The Danger of Donald

Donald Trump making a cuckoo sign

Donald Trump making a cuckoo sign

Last week I addressed the threats that have been made upon Donald Trump’s life, or what we might call, “The Dangers TO Donald.” However, given the Republican nominee’s recent gaffes, and a rash of articles that call into question his mental stability, it seems appropriate to also address the threats that Trump himself might pose to the rest of us. In other words, “The Dangers OF Donald.”
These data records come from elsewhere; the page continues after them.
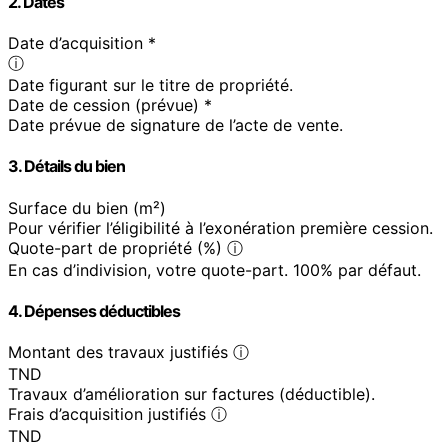
2. Dates
Date d’acquisition *
ⓘ
Date figurant sur le titre de propriété.
Date de cession (prévue) *
Date prévue de signature de l’acte de vente.
3. Détails du bien
Surface du bien (m²)
Pour vérifier l’éligibilité à l’exonération première cession.
Quote-part de propriété (%) ⓘ
En cas d’indivision, votre quote-part. 100% par défaut.
4. Dépenses déductibles
Montant des travaux justifiés ⓘ
TND
Travaux d’amélioration sur factures (déductible).
Frais d’acquisition justifiés ⓘ
TND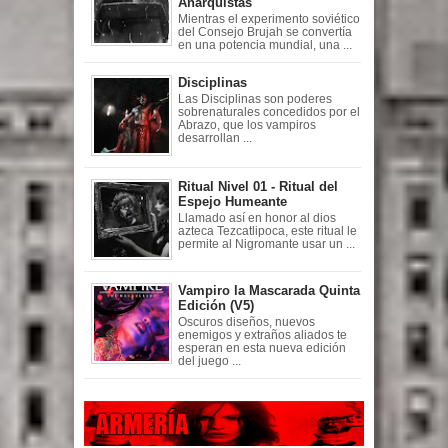
Anarquistas
Mientras el experimento soviético
del Consejo Brujah se convertía
en una potencia mundial, una ...
Disciplinas
Las Disciplinas son poderes
sobrenaturales concedidos por el
Abrazo, que los vampiros
desarrollan ...
Ritual Nivel 01 - Ritual del
Espejo Humeante
Llamado así en honor al dios
azteca Tezcatlipoca, este ritual le
permite al Nigromante usar un ...
Vampiro la Mascarada Quinta
Edición (V5)
Oscuros diseños, nuevos
enemigos y extraños aliados te
esperan en esta nueva edición
del juego ...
Mr. Trump’s outrageous behavior has included: mocking a disabled reporter; suggesting that FOX anchor Megyn Kelly was a hostile debate moderator because she could have been having her menstrual period; saying that women should change jobs if they are sexually harassed in the workplace; attacking the Gold Star family of a fallen hero, then claiming to have made an equal sacrifice (“I’ve hired thousands of people”); saying that the world would be a safer place if more nations acquired nuclear weapons; referring to a black man at his rally as “my African American”; doubling down on his claim that POWs are not heroes; claiming to have seen a video of an Iranian cash drop, when no such video existed; flippantly accepting a Purple Heart from a veteran; and, most recently, implying to a crowd of supporters that if Hillary is elected, they might take a shot at her.
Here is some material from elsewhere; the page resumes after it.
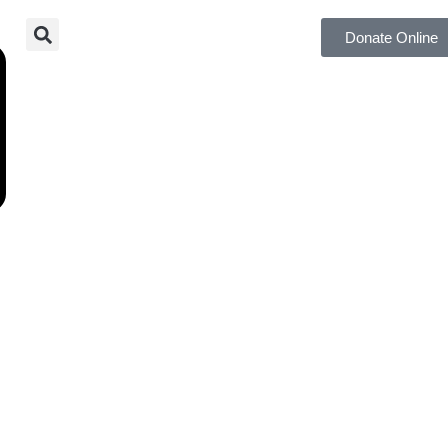
Donate Online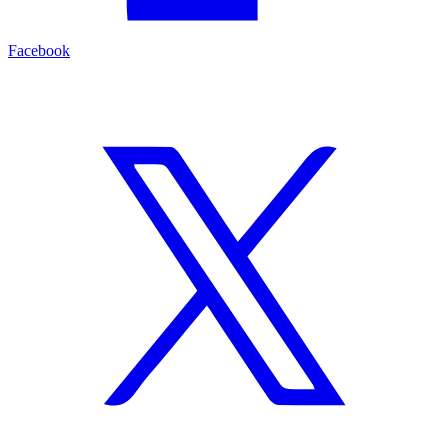
Facebook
The preponderance of these Trumpisms has caused some leading Republicans to denounce his candidacy, and question his fitness to occupy the White House. Soon after President Obama’s declaration that Trump is “unfit to be Commander-in-Chief”, fifty former Republican security officials and cabinet secretaries issued an open letter saying that if Trump is elected, he would be the most reckless president in our history. That letter followed a public statement by former CIA Director Michael Morell, who said Trump, “may well pose a threat to our national security… and would be a dangerous Commander-in-Chief.” The timing of these criticisms coincided with the announcement that both Trump and Hillary will soon begin receiving security briefings. Pundits of all political stripes have suggested that neither candidate should be trusted with classified information. But while Hillary’s lack of credibility in that regard is based on her mishandling of emails, Trump’s lack of trustworthiness seems to be tied to his mental fitness. Libertarian vice-presidential candidate William Weld, who has served as a governor and in the Justice Department, didn’t mince words, telling CNN’s Anderson Cooper that Trump has, “a screw loose.”
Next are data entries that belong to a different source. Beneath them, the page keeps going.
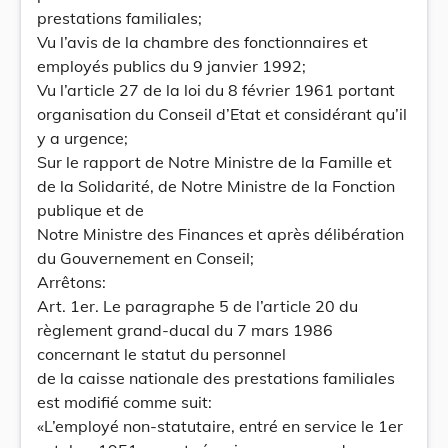
prestations familiales;
Vu l’avis de la chambre des fonctionnaires et
employés publics du 9 janvier 1992;
Vu l’article 27 de la loi du 8 février 1961 portant
organisation du Conseil d’Etat et considérant qu’il
y a urgence;
Sur le rapport de Notre Ministre de la Famille et
de la Solidarité, de Notre Ministre de la Fonction
publique et de
Notre Ministre des Finances et après délibération
du Gouvernement en Conseil;
Arrêtons:
Art. 1er. Le paragraphe 5 de l’article 20 du
règlement grand-ducal du 7 mars 1986
concernant le statut du personnel
de la caisse nationale des prestations familiales
est modifié comme suit:
«L’employé non-statutaire, entré en service le 1er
But last week, the American Psychiatric Association issued a warning to journalists and partisans who are suggesting that Trump is mentally ill. Said APA President Maria Oquendo, “The unique atmosphere of this year’s election cycle may lead some to want to psychoanalyze the candidates, but to do so would not only be unethical, it would be irresponsible.”

Ms. Oquendo also reminded us that such armchair analysis of presidential candidates is nothing new. In 1964, President Lyndon Johnson’s campaign ran a TV ad that suggested Senator Barry Goldwater was unfit to be president because he (Goldwater) was likely to drop an atomic bomb on Russia. The media and others jumped on the “Goldwater is dangerous” bandwagon, and the senator lost in a landslide to Johnson, who turned out to be the real military aggressor of the two candidates. Fifty-two years after the hatchet job on Goldwater, Trump has also come under fire from his opponent and from the media. But unlike Goldwater, Trump’s own words and actions have contributed to the perception that he is somewhat unstable. In fact, one need only to read the Mayo Clinic definition of “Narcissistic Personality Disorder”, to see that Donald Trump displays nearly all of the clinical symptoms of NPD, which include:

  • Having an exaggerated sense of self importance
  • Expecting to be recognized as superior without achievements that warrant it
  • Taking advantage of others to get what you want
  • Having an inability to recognize the needs and feelings of others
  • Having a lack of empathy for others

It is important to note, however, that one can be narcissistic without having NPD. In fact, the Pew Research Center recently released a ranking of U.S. Presidents according to their level of narcissism (LBJ was #1, JFK #5, Nixon #6, and Bill Clinton #7). Regardless of their ranking, none of those men were diagnosed as having NPD, and none were precluded from doing their job effectively because of their narcissistic traits. The question then remains, if in fact Donald Trump suffers from a clinical disorder, can he be an effective commander-in-chief?

Unlike other diseases and disorders (like depression or bi-polar) whose chemical imbalances can be controlled with medication, NPD is purely behavioral in nature, thus not so easily checked or treated. Clearly Donald Trump can function effectively as a TV host and real estate developer, but his extreme narcissistic behavior would seem to preclude the kind of clear thinking and diplomatic restraint needed to be the president of 350 million people, and commander-in-chief of the world’s most powerful military.

In his defense, Trump assures us he will act presidential once he’s become president. Translation? His goofy behavior is all just a carnival act designed to energize disaffected voters and close the deal. The problem is that his act is wearing thin, and every day he falls further behind in the polls. That means we may never get to see him act presidential. Maybe that’s not such a bad thing.